CHAPITRE XXIII.
Conversion des Indiens à la foi.
LA lumière de la foi parut alors pour là première fois dans les Indes. Car comme la réputation de la piété, et du courage de l'Empereur s'était répandue par toute la terre, et que tous les étrangers avaient reconnu par expérience, qu'il leur était plus avantageux d'entretenir avec lui la paix, que de lui faire la guerre, ils entreprenaient de grands voyages, soit par pure curiosité, ou par le désir de trafiquer, et de s'enrichir.
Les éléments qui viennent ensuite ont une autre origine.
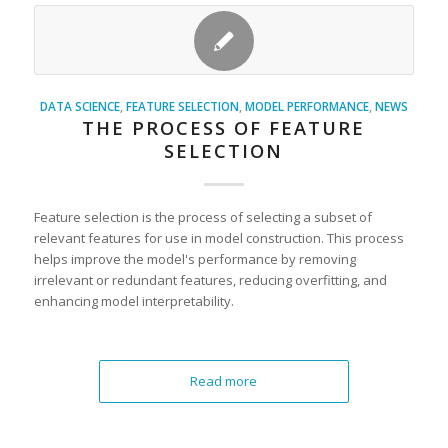
DATA SCIENCE
,
FEATURE SELECTION
,
MODEL PERFORMANCE
,
NEWS
THE PROCESS OF FEATURE
SELECTION
Feature selection is the process of selecting a subset of
relevant features for use in model construction. This process
helps improve the model's performance by removing
irrelevant or redundant features, reducing overfitting, and
enhancing model interpretability.
Read more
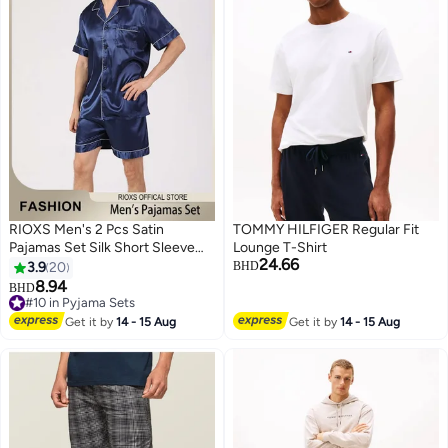
RIOXS Men's 2 Pcs Satin
TOMMY HILFIGER Regular Fit
Pajamas Set Silk Short Sleeve
Lounge T-Shirt
24.66
Top And Shorts Button Up
3.9
20
BHD
Sleepwear Classic Loungewear
8.94
BHD
7
2
Nightwear Pjs Set
#10 in Pyjama Sets
#10 in Pyjama Sets
Get it by
14 - 15 Aug
Get it by
14 - 15 Aug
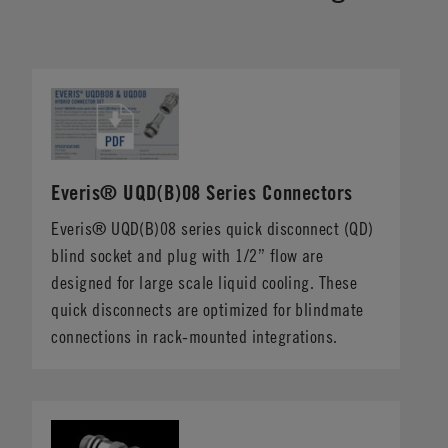
Everis® UQD(B)08 Series Connectors
Everis® UQD(B)08 series quick disconnect (QD)
blind socket and plug with 1/2” flow are
designed for large scale liquid cooling. These
quick disconnects are optimized for blindmate
connections in rack-mounted integrations.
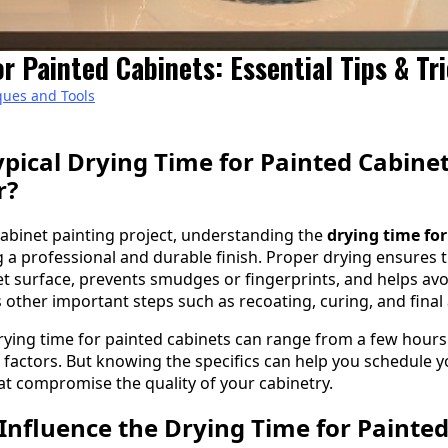
r Painted Cabinets: Essential Tips & Tr
ques and Tools
ypical Drying Time for Painted Cabine
r?
abinet painting project, understanding the
drying time for
ng a professional and durable finish. Proper drying ensures 
net surface, prevents smudges or fingerprints, and helps avo
s other important steps such as recoating, curing, and final
 drying time for painted cabinets can range from a few hours t
factors. But knowing the specifics can help you schedule you
at compromise the quality of your cabinetry.
Influence the Drying Time for Painted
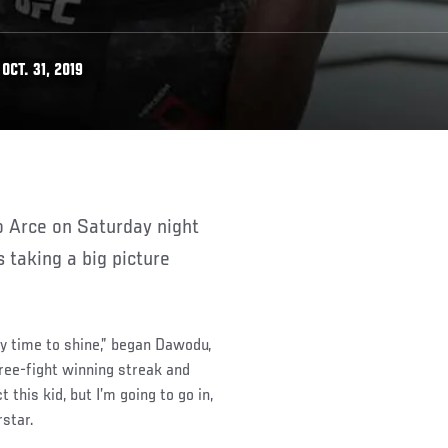
CT. 31, 2019
 taking a big picture
 my time to shine,” began Dawodu,
hree-fight winning streak and
 this kid, but I’m going to go in,
rstar.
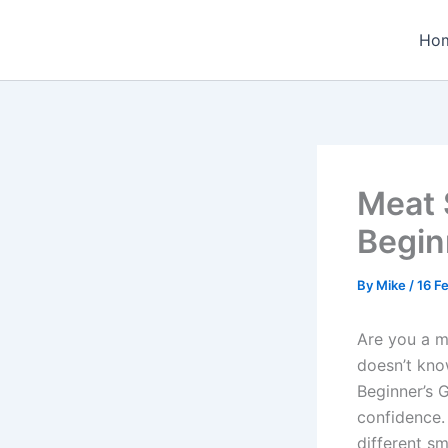
Skip
to
Ho
content
Meat 
Begin
By
Mike
/
16 F
Are you a m
doesn’t kno
Beginner’s 
confidence.
different s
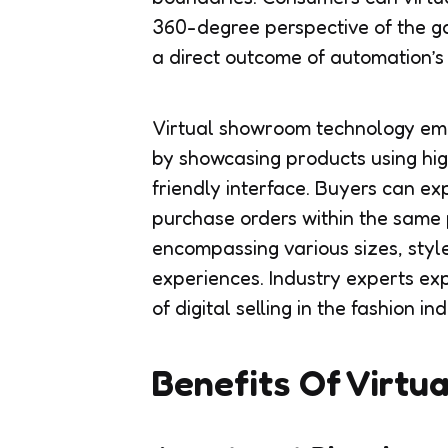
360-degree perspective of the g
a direct outcome of automation’s i
Virtual showroom technology emp
by showcasing products using hig
friendly interface. Buyers can ex
purchase orders within the same 
encompassing various sizes, styl
experiences. Industry experts e
of digital selling in the fashion ind
Benefits Of Virtu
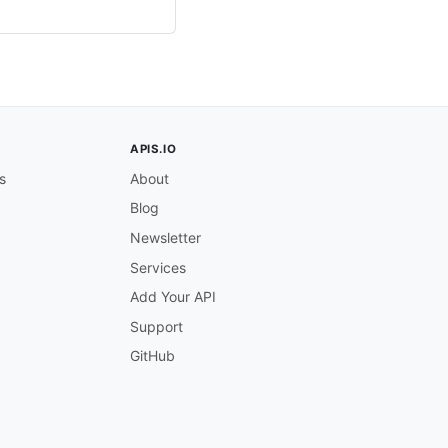
APIS.IO
s
About
Blog
Newsletter
Services
Add Your API
Support
GitHub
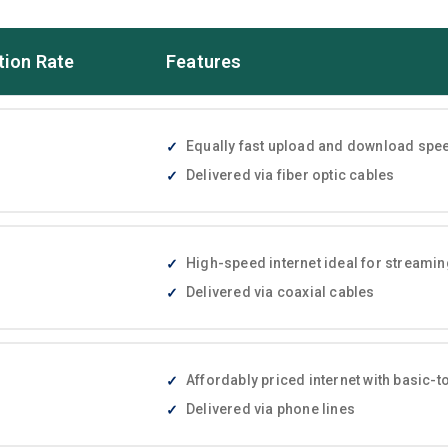
tion Rate
Features
Equally fast upload and download speed
Delivered via fiber optic cables
High-speed internet ideal for streami
Delivered via coaxial cables
Affordably priced internet with basic
Delivered via phone lines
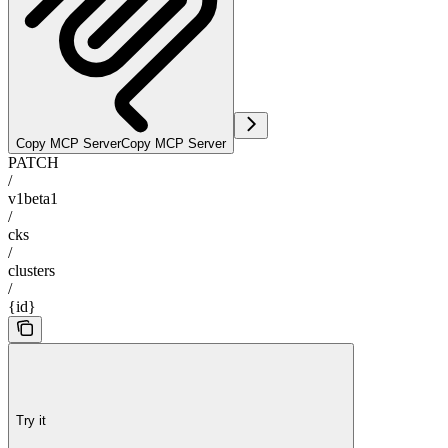
Copy MCP Server
Copy MCP Server
PATCH
/
v1beta1
/
cks
/
clusters
/
{id}
Try it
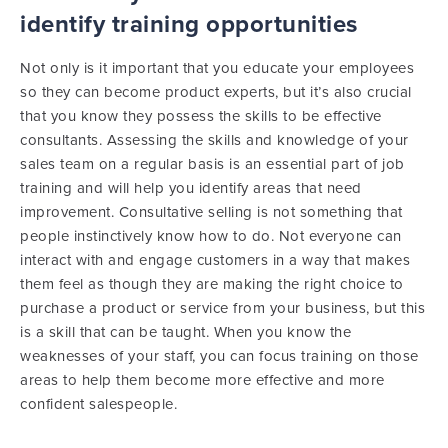
identify training opportunities
Not only is it important that you educate your employees
so they can become product experts, but it’s also crucial
that you know they possess the skills to be effective
consultants. Assessing the skills and knowledge of your
sales team on a regular basis is an essential part of job
training and will help you identify areas that need
improvement. Consultative selling is not something that
people instinctively know how to do. Not everyone can
interact with and engage customers in a way that makes
them feel as though they are making the right choice to
purchase a product or service from your business, but this
is a skill that can be taught. When you know the
weaknesses of your staff, you can focus training on those
areas to help them become more effective and more
confident salespeople.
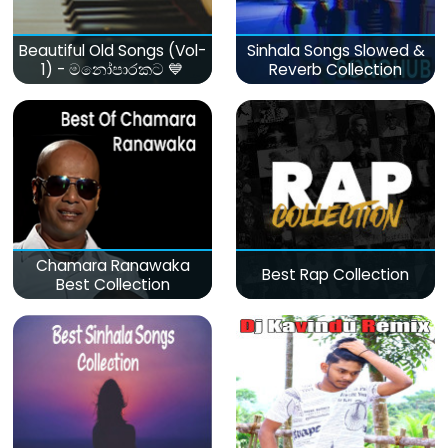
Beautiful Old Songs (Vol-
Sinhala Songs Slowed &
1) - මනෝපාරකට 💙
Reverb Collection
Chamara Ranawaka
Best Rap Collection
Best Collection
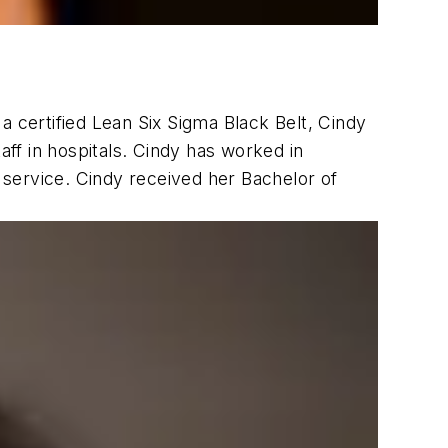
a certified Lean Six Sigma Black Belt, Cindy
aff in hospitals. Cindy has worked in
service. Cindy received her Bachelor of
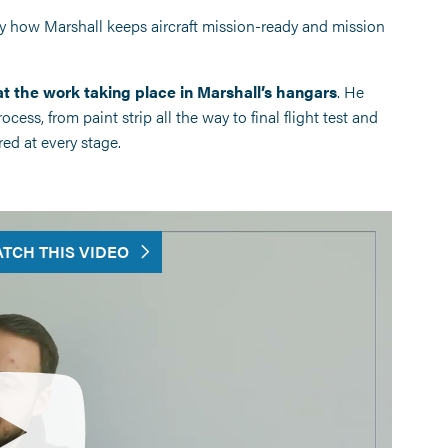
ly how Marshall keeps aircraft mission-ready and mission
t the work taking place in Marshall’s hangars
. He
ess, from paint strip all the way to final flight test and
ed at every stage.
TCH THIS VIDEO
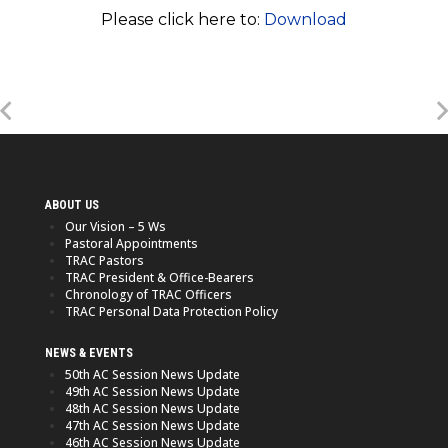
Please click here to:
Download
ABOUT US
Our Vision – 5 Ws
Pastoral Appointments
TRAC Pastors
TRAC President & Office-Bearers
Chronology of TRAC Officers
TRAC Personal Data Protection Policy
NEWS & EVENTS
50th AC Session News Update
49th AC Session News Update
48th AC Session News Update
47th AC Session News Update
46th AC Session News Update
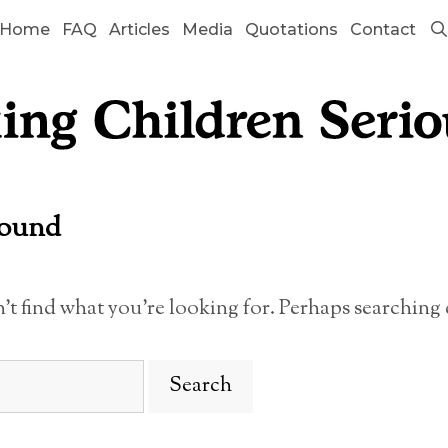
Home
FAQ
Articles
Media
Quotations
Contact
Found
n’t find what you’re looking for. Perhaps searching 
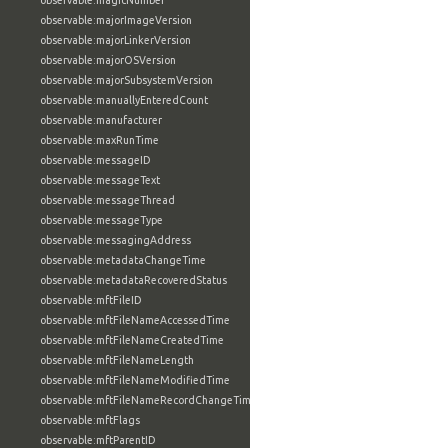
observable:magicNumber
observable:majorImageVersion
observable:majorLinkerVersion
observable:majorOSVersion
observable:majorSubsystemVersion
observable:manuallyEnteredCount
observable:manufacturer
observable:maxRunTime
observable:messageID
observable:messageText
observable:messageThread
observable:messageType
observable:messagingAddress
observable:metadataChangeTime
observable:metadataRecoveredStatus
observable:mftFileID
observable:mftFileNameAccessedTime
observable:mftFileNameCreatedTime
observable:mftFileNameLength
observable:mftFileNameModifiedTime
observable:mftFileNameRecordChangeTime
observable:mftFlags
observable:mftParentID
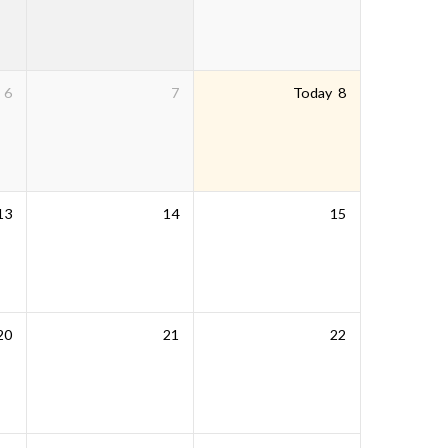
6
7
Today
8
13
14
15
20
21
22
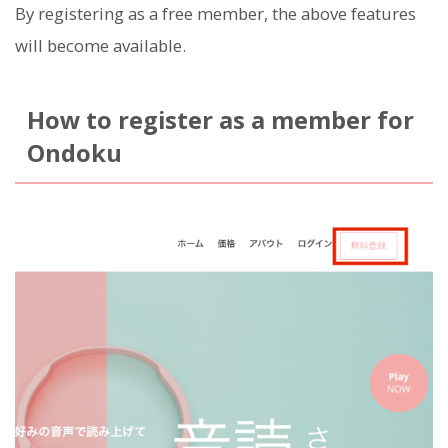
By registering as a free member, the above features
will become available.
How to register as a member for
Ondoku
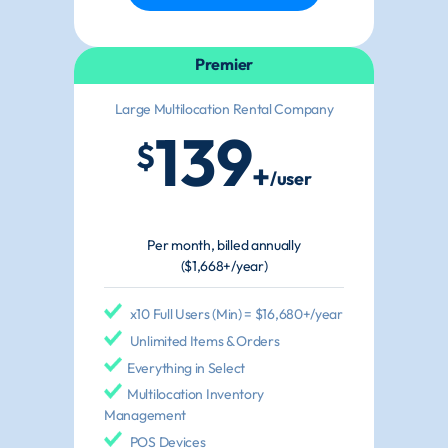
Premier
Large Multilocation Rental Company
139
$
+
/user
Per month, billed annually
($1,668+/year)
x10 Full Users (Min) = $16,680+/year
Unlimited Items & Orders
Everything in Select
Multilocation Inventory
Management
POS Devices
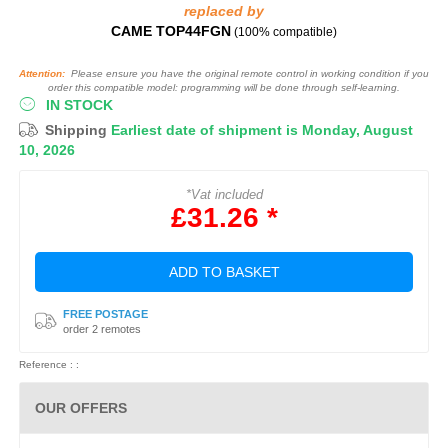
replaced by
CAME TOP44FGN
(100% compatible)
Attention:
Please ensure you have the original remote control in working condition if you
order this compatible model: programming will be done through self-learning.
IN STOCK
Shipping
Earliest date of shipment is Monday, August
10, 2026
*Vat included
£31.26 *
ADD TO BASKET
FREE POSTAGE
order 2 remotes
Reference : :
OUR OFFERS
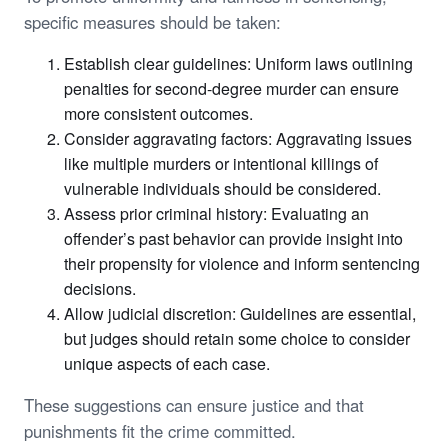
specific measures should be taken:
Establish clear guidelines: Uniform laws outlining
penalties for second-degree murder can ensure
more consistent outcomes.
Consider aggravating factors: Aggravating issues
like multiple murders or intentional killings of
vulnerable individuals should be considered.
Assess prior criminal history: Evaluating an
offender’s past behavior can provide insight into
their propensity for violence and inform sentencing
decisions.
Allow judicial discretion: Guidelines are essential,
but judges should retain some choice to consider
unique aspects of each case.
These suggestions can ensure justice and that
punishments fit the crime committed.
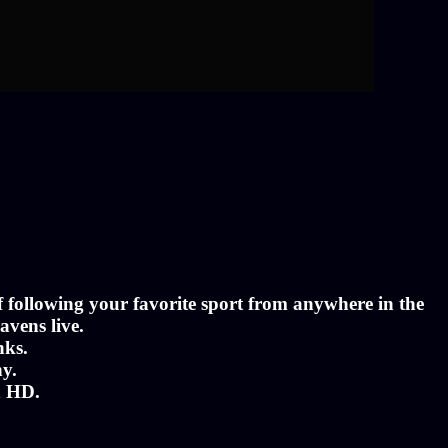
of following your favorite sport from anywhere in the
avens live.
nks.
ny.
n HD.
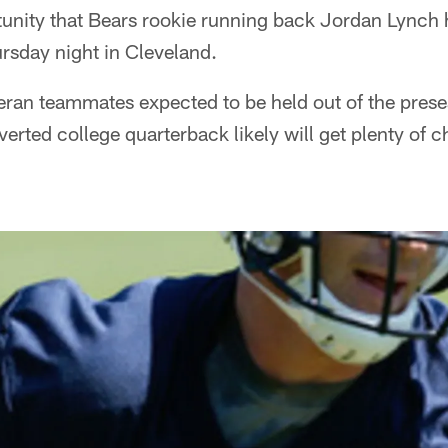
tunity that Bears rookie running back Jordan Lynch 
ursday night in Cleveland.
eran teammates expected to be held out of the prese
erted college quarterback likely will get plenty of c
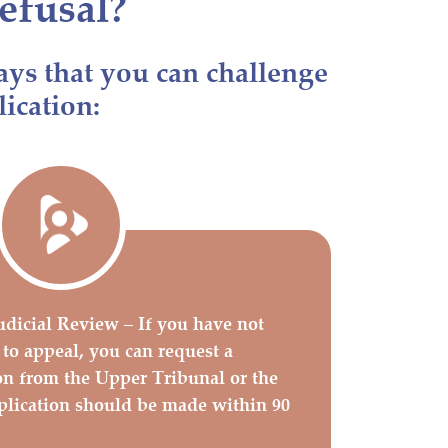
efusal?
ays that you can challenge
lication:
udicial Review – If you have not
 to appeal, you can request a
on from the Upper Tribunal or the
plication should be made within 90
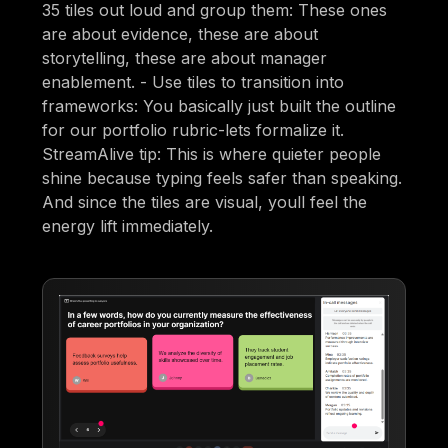
35 tiles out loud and group them: These ones
are about evidence, these are about
storytelling, these are about manager
enablement. - Use tiles to transition into
frameworks: You basically just built the outline
for our portfolio rubric-lets formalize it.
StreamAlive tip: This is where quieter people
shine because typing feels safer than speaking.
And since the tiles are visual, youll feel the
energy lift immediately.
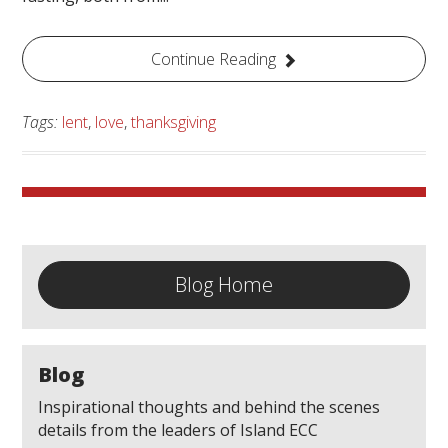
Continue Reading
Tags:
lent
,
love
,
thanksgiving
Blog Home
Blog
Inspirational thoughts and behind the scenes
details from the leaders of Island ECC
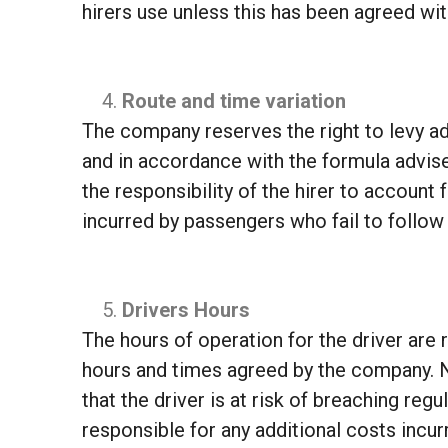
hirers use unless this has been agreed wi
Route and time variation
The company reserves the right to levy add
and in accordance with the formula advised
the responsibility of the hirer to account
incurred by passengers who fail to follow i
Drivers Hours
The hours of operation for the driver are r
hours and times agreed by the company. Ne
that the driver is at risk of breaching regu
responsible for any additional costs incurr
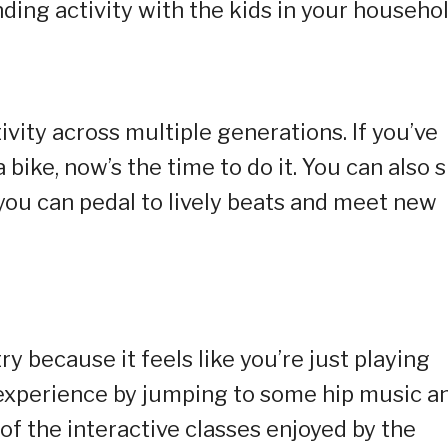
onding activity with the kids in your househol
ivity across multiple generations. If you’ve
bike, now’s the time to do it. You can also 
 you can pedal to lively beats and meet new
y because it feels like you’re just playing
 experience by jumping to some hip music a
 of the interactive classes enjoyed by the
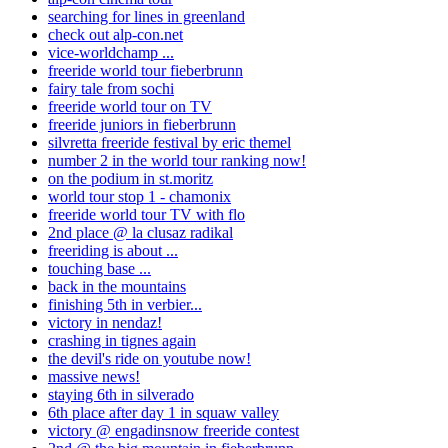
searching for lines in greenland
check out alp-con.net
vice-worldchamp ...
freeride world tour fieberbrunn
fairy tale from sochi
freeride world tour on TV
freeride juniors in fieberbrunn
silvretta freeride festival by eric themel
number 2 in the world tour ranking now!
on the podium in st.moritz
world tour stop 1 - chamonix
freeride world tour TV with flo
2nd place @ la clusaz radikal
freeriding is about ...
touching base ...
back in the mountains
finishing 5th in verbier...
victory in nendaz!
crashing in tignes again
the devil's ride on youtube now!
massive news!
staying 6th in silverado
6th place after day 1 in squaw valley
victory @ engadinsnow freeride contest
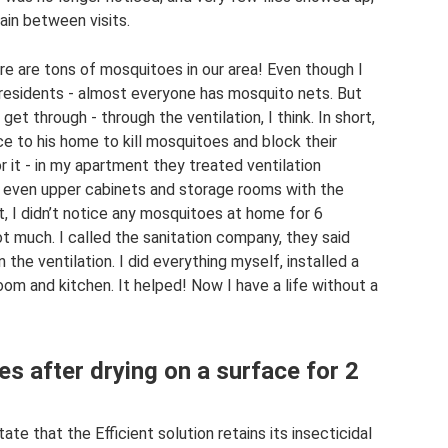
gain between visits.
re are tons of mosquitoes in our area! Even though I
he residents - almost everyone has mosquito nets. But
through - through the ventilation, I think. In short,
ce to his home to kill mosquitoes and block their
 it - in my apartment they treated ventilation
 even upper cabinets and storage rooms with the
t, I didn’t notice any mosquitoes at home for 6
t much. I called the sanitation company, they said
 the ventilation. I did everything myself, installed a
oom and kitchen. It helped! Now I have a life without a
es after drying on a surface for 2
te that the Efficient solution retains its insecticidal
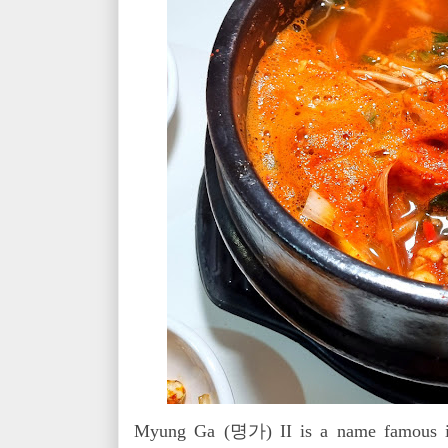
Myung Ga (명가) II is a name famous in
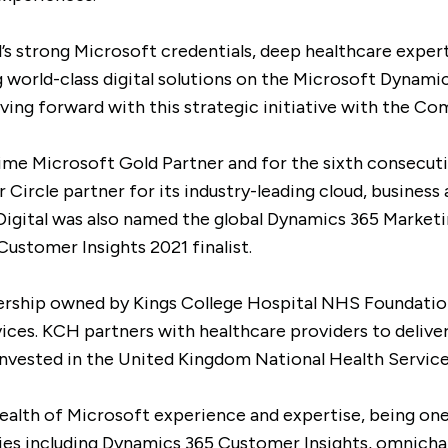
s strong Microsoft credentials, deep healthcare expert
g world-class digital solutions on the Microsoft Dynami
ing forward with this strategic initiative with the Co
time Microsoft Gold Partner and for the sixth consecut
Circle partner for its industry-leading cloud, business 
Digital was also named the global Dynamics 365 Marketi
ustomer Insights 2021 finalist.
tnership owned by Kings College Hospital NHS Foundatio
ices. KCH partners with healthcare providers to deliver
reinvested in the United Kingdom National Health Servic
ealth of Microsoft experience and expertise, being one
es including Dynamics 365 Customer Insights, omnichan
Un Philosophe natif de Tyr, fit le voyage des Indes avec deux de ses neveux, et après avoir contenté sa curiosité, il remonta sur mer, pour retourner en son pays. Le vaisseau sur lequel il était, ayant été obligé de prendre terre, pour faire eau, les habitants fondirent dessus, noyèrent quelques-uns des voyageurs, et prirent les autres prisonniers. Le Philosophe fut tué ; ses deux neveux, dont l'un se nommait Edése, et l'autre Frumentius, furent menés au Roi, qui ayant reconnu leur esprit, et leur suffisance, leur donna l'Intendance de sa maison. Que si quelqu'un fait difficulté d'ajouter foi à ce que j'écris, je le prie de rappeler l'Histoire de Joseph, dans sa mémoire, et de considérer la grandeur du pouvoir, qu'il exerça en Egypte, et de se souvenir pareillement de Daniel, et des trois jeunes hommes de Babylone, qui devinrent Ministres d'Etat, après avoir été esclaves. Le Roi étant mort, ils possédèrent un pouvoir plus absolu sous le règne de son fils, qu'ils n'avaient fait sous le sien. Comme ils avaient été élevés dans la Religion Chrétienne, des Marchands Chrétiens qui trafiquaient dans le pays 159 leur proposèrent de s'assembler, et de célébrer ensemble les saints mystères.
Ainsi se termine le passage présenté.